Chip performance is reported to be equivalent to greater than 12 Gigabit Ethernet media access controls (GMACs) at a maximum 800-MHz clock speed.

Internally, the microarchitecture uses token triggered multithreading to allow memory access at a slower rate and in a predetermined order. The chip supports 2-Mb/s WCDMA 3G transmission in real time and separately can execute the digital base band processing for GPRS, 802. 11b, Bluetooth, or GPS.

The latest SOC in the series, the SB3500, currently is under development using an enhanced instruction set and extended Sandblaster 2.0 architecture. Chip performance is expected to be 30 GMACs peak. The SB 3500 will support systems up to long-term evolution (LTE) at 50 Mb/s and separately, broadband multiple-input multiple-output-orthogonal frequency division multiplexing (MTMO-OFDM) systems such as 802.1 In and 802.16e including multimedia standards H264 and MPEG4. The new chip is expected to be available in Q3 2008.

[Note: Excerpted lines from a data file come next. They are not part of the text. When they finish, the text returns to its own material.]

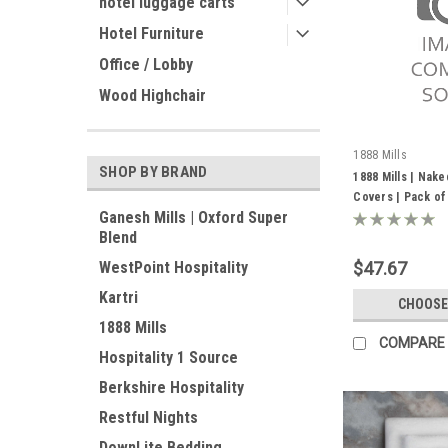
hotel luggage carts
Hotel Furniture
Office / Lobby
Wood Highchair
1888 Mills
SHOP BY BRAND
1888 Mills | Nake
Covers | Pack of
Ganesh Mills | Oxford Super
Blend
$47.67
WestPoint Hospitality
Kartri
CHOOSE
1888 Mills
COMPARE
Hospitality 1 Source
Berkshire Hospitality
Restful Nights
DownLite Bedding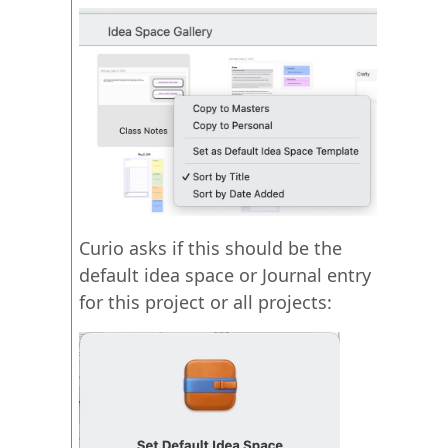
Curio asks if this should be the
default idea space or Journal entry
for this project or all projects: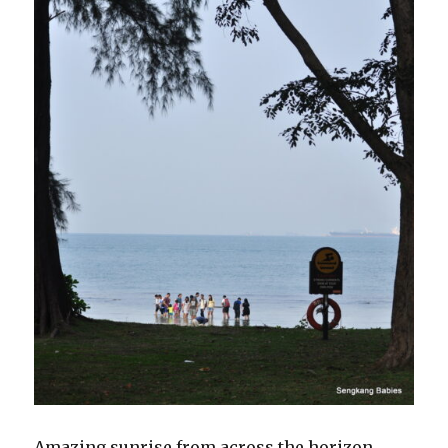
Amazing sunrise from across the horizon.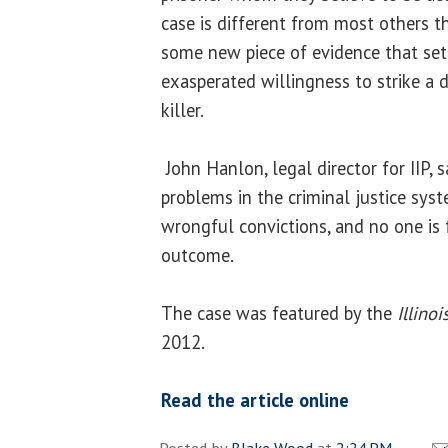
case is different from most others th
some new piece of evidence that set 
exasperated willingness to strike a 
killer.
John Hanlon, legal director for IIP, 
problems in the criminal justice sys
wrongful convictions, and no one is f
outcome.
The case was featured by the
Illino
2012.
Read the article online
Posted by
Blake Wood
at
2:24 PM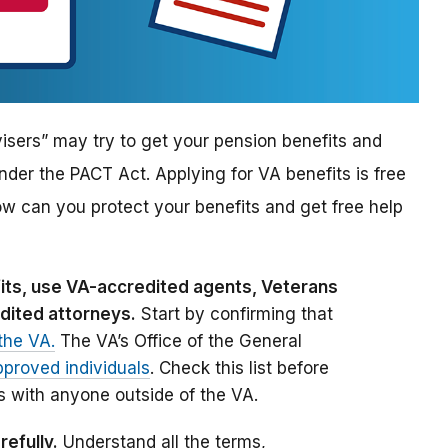
sers” may try to get your pension benefits and
nder the PACT Act. Applying for VA benefits is free
ow can you protect your benefits and get free help
efits, use VA-accredited agents, Veterans
dited attorneys.
Start by confirming that
the VA.
The VA’s Office of the General
pproved individuals
. Check this list before
s with anyone outside of the VA.
refully.
Understand all the terms,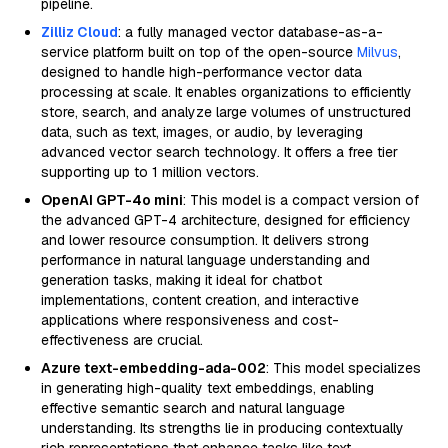
pipeline.
Zilliz Cloud
: a fully managed vector database-as-a-
service platform built on top of the open-source
Milvus
,
designed to handle high-performance vector data
processing at scale. It enables organizations to efficiently
store, search, and analyze large volumes of unstructured
data, such as text, images, or audio, by leveraging
advanced vector search technology. It offers a free tier
supporting up to 1 million vectors.
OpenAI GPT-4o mini
: This model is a compact version of
the advanced GPT-4 architecture, designed for efficiency
and lower resource consumption. It delivers strong
performance in natural language understanding and
generation tasks, making it ideal for chatbot
implementations, content creation, and interactive
applications where responsiveness and cost-
effectiveness are crucial.
Azure text-embedding-ada-002
: This model specializes
in generating high-quality text embeddings, enabling
effective semantic search and natural language
understanding. Its strengths lie in producing contextually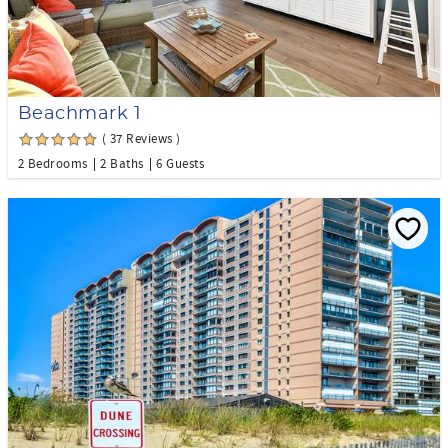
Beachmark 1
( 37 Reviews )
2 Bedrooms
2 Baths
6 Guests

On the software side, Sandbridge has developed a vectorizing compiler as well as a simulator based on the same tech- niques. The benefit of such a compiler is in bridging the gap between what a group of C statements means and how that can best be implemented on the target DSP platform.

In the past, this difficult complier problem was approached in a variety of ways. Early DSP architectures were designed for fast operation but not necessarily with compilability in mind. Architectures with very long instruction words (VLIW) improved instruction orthogonality, which helped the complier problem but greatly expanded program size.

Libraries of functions coded in assembly language also can be used to overcome DSP programming problems. Control code can be written in C and the dense signal processing algorithms called from a library. Of course, somebody has to write and test the library functions, but if they are used often, this can be a viable approach.

Finally, you could use intrinsic functions. In this method, the compiler writer provides a list of low-level instructions equivalent to what looks like a C code function call. During preprocessing, the C function is replaced by the list of low-level DSP instructions. This works but has shifted what was an assembly language programming job to the compiler writer.